Je voudrais appeler l'attention de la Chambre sur le changement important que l'article que nous discutons apporte à la législation actuelle. Aujourd'hui les volontaires comptent pour le contingent du la commune, c'est-à-dire que lors de la formation du contingent d'une commune, on ne tient pas compte de cette circonstance que des jeunes gens de cette commune se sont engagés ; mais lorsqu'ils tirent au sort, on tire de l’oubli la circonstance qu'ils sont à l'armée, et on en fait partir d'autres à leur place.
Ils ne sont pas volontaires quand il s'agit du contingent, ils le sont quand il s'agit de fournir les hommes. C'est évidemment inique.
D'après le projet, les volontaires ne feront subir aucun préjudice et ne procureront aucun avantage aux miliciens ; la situation restera exactement la même, qu'il y ait des volontaires ou qu'il n'y en ait pas ; par ce système, l'armée ne perdra donc pas les hommes qu'elle ne doit pas perdre, et les miliciens ne verront leurs chances ni augmenter ni diminuer.
M. Kervyn de Lettenhove. - Messieurs, nous nous trouvons en présence de deux principes ; d'une part, toutes les communes doivent contribuer à l'armement national ; d'autre part, on doit chercher à ne pas enlever un trop grand nombre de bras au travail industriel et au travail agricole.
La section centrale est déjà entrée dans cet ordre d'idées ; il me semble que l'amendement de l'honorable M. Janssens est un pas de plus dans cette voie rationnelle.
- La discussion est close sur l'article 5 et les amendements qui s'y rapportent.
M. le président. - Nous avons deux amendements ; il y a d'abord celui de M. De Fré, qui n'est en réalité qu'une modification au premier paragraphe de l'article 5 du projet de la section centrale, en ce sens que la sous-répartition par commune serait substituée à la sous-répartition cantonale.
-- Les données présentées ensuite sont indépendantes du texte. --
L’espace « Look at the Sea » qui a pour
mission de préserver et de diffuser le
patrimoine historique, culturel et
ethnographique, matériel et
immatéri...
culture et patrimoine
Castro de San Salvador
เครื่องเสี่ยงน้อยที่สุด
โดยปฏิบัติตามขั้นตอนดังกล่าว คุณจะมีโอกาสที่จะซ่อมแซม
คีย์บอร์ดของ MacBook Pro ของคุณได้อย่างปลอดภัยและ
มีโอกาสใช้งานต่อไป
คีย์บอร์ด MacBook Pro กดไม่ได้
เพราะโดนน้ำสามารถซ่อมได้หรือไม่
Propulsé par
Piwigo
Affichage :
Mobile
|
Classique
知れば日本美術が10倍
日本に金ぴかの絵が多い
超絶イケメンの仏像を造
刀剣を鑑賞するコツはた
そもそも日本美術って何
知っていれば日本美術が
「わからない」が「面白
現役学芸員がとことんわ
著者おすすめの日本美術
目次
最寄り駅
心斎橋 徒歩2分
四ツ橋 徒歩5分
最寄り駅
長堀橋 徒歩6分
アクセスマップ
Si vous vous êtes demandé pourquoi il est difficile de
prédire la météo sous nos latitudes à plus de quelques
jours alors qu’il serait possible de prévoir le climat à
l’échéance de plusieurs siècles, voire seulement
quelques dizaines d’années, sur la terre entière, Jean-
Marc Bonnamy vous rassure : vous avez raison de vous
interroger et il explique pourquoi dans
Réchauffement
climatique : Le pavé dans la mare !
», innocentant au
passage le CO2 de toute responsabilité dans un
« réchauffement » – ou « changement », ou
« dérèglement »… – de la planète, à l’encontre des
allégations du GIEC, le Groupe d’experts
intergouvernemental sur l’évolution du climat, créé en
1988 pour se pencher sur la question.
Le second amendement qui a été présenté, par M. Janssens et collègues, se rattache au paragraphe 3 de l'article.
Je mets aux voix l'amendement de M. De Fré.
M. De Fréµ. - Il y a des collègues qui m'ont prié de demander à la Chambre qu'elle voulût bien ne voter sur cet amendement que mardi prochain. (Non ! Non !)
- L'amendement de M. De Fré est mis aux voix et n'est pas adopté.
Le premier paragraphe de l'article 5 du projet de la section centrale est mis aux voix et adopté.
La Chambre adopte ensuite le deuxième paragraphe du même article.
M. le président. - Au paragraphe 3 se rattache l'amendement de MM. Janssens et autres membres.
Je mets cet amendement aux voix.
- L'amendement n'est pas adopté.
Le paragraphe 3, rédigé comme le propose la section centrale, est adopté.
Les deux derniers paragraphes de l'article sont adoptes.
- La séance est levée à trois heures et demie.